Question

Prove root 3 is an irrational number

Answer 1

Let us assume that √3 is a rational number.

then, as we know a rational number should be in the form of p/q

where p and q are co- prime number.

So,

√3 = p/q { where p and q are co- prime}

√3q = p

Now, by squaring both the side

we get,

(√3q)² = p²

3q² = p² ........ ( i )


So,

if 3 is the factor of p²

then, 3 is also a factor of p ..... ( ii )
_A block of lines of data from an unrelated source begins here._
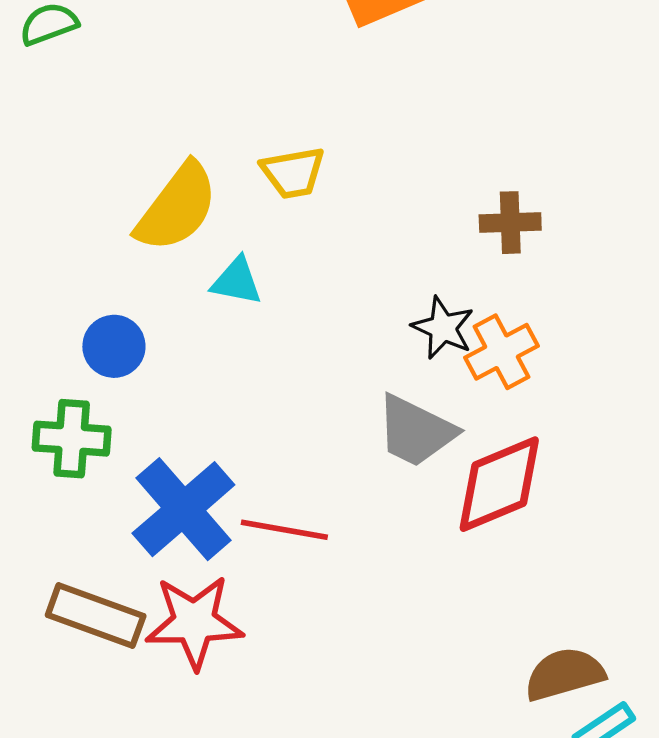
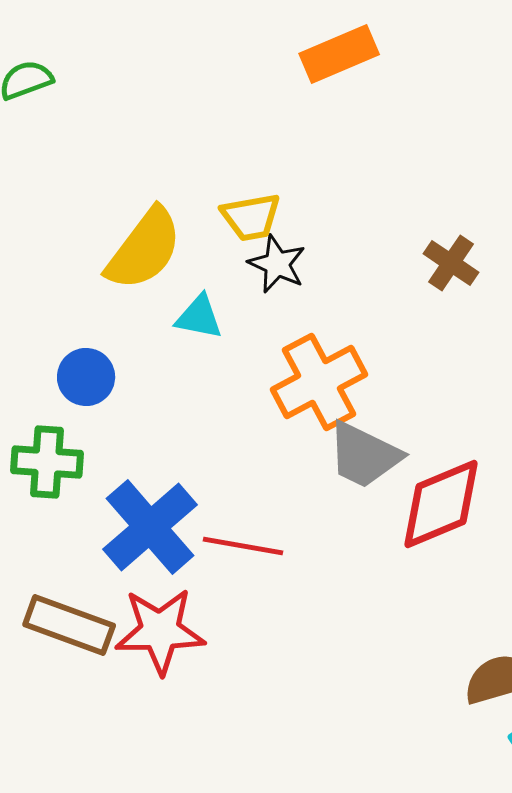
brown cross: (510, 223) -> (451, 263), turned 36
black star: (443, 328) -> (277, 264), moved
orange cross: (501, 352) -> (319, 382), moved, size x1.4

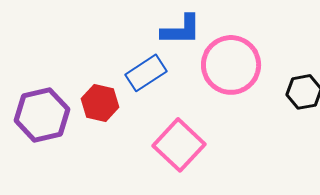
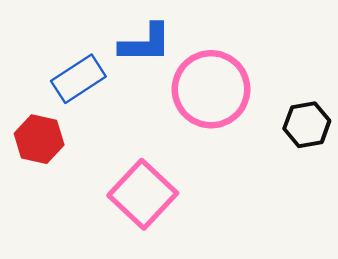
blue rectangle: (146, 73) -> (78, 79), moved

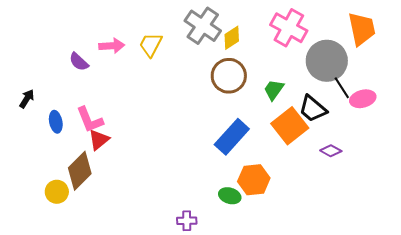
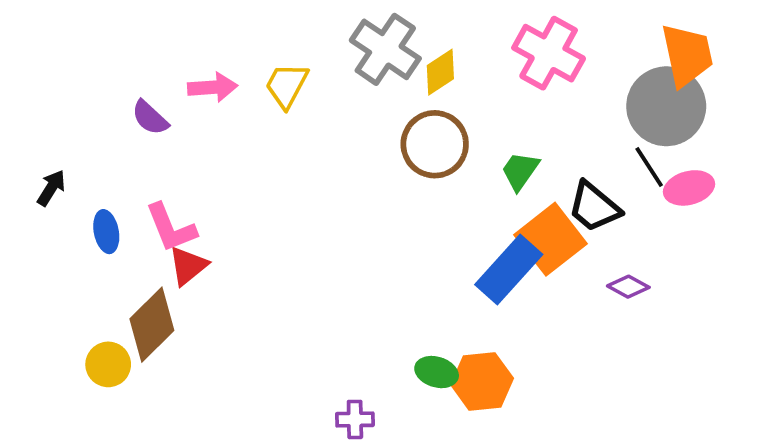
gray circle: (327, 61) -> (666, 106), moved
blue rectangle: (232, 137) -> (509, 270), moved
orange hexagon: (254, 180) -> (482, 382), moved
=> Let p = 3m { where m is any integer }

squaring both sides

p² = (3m)²

p² = 9m²

putting the value of p² in equation ( i )

3q² = p²

3q² = 9m²

q² = 3m²

So,

if 3 is factor of q²

then, 3 is also factor of q


Since

3 is factor of p & q both

So, our assumption that p & q are co- prime is wrong

hence,. √3 is an irrational number

Answer 2

Given:

$\sqrt {3}$

To find:

$\sqrt {3}$ is an irrational number.

Solution:

$\sqrt {3} = \frac {p}{q}$ (Were p and q is a co-prime)

$\sqrt {3 \times q} = p$

Squaring both the side in above equation

${ \sqrt {3 \times {q}^{2}} = p^{2}$

$3 \times q^{2} = p^{2}$

if 3 is a factor of $p^{2}$

Then, 3 will also be a factor of p

$\Rightarrow Let\quad p = 3 \times m$ {where m is a integer}

Squaring both sides we get

$p^{2} = {3 \times m}^{2}$

$p^{2} = 9 \times m^{2}$

Substitute the value of $p^{2}$ in the equation

$3 \times q^{2} = p^{2}$

$3 \times q^{2} = 9 \times m^{2}$

$q^{2} = 3 \times m^{2}$

If 3 is a factor of $q^{2}$

Then, 3 will also be factor of q

Hence, 3 is a factor of p & q both

So, our assumption that p & q are co-prime is wrong.

So, $\sqrt {3}$ is an "irrational number". Hence proved.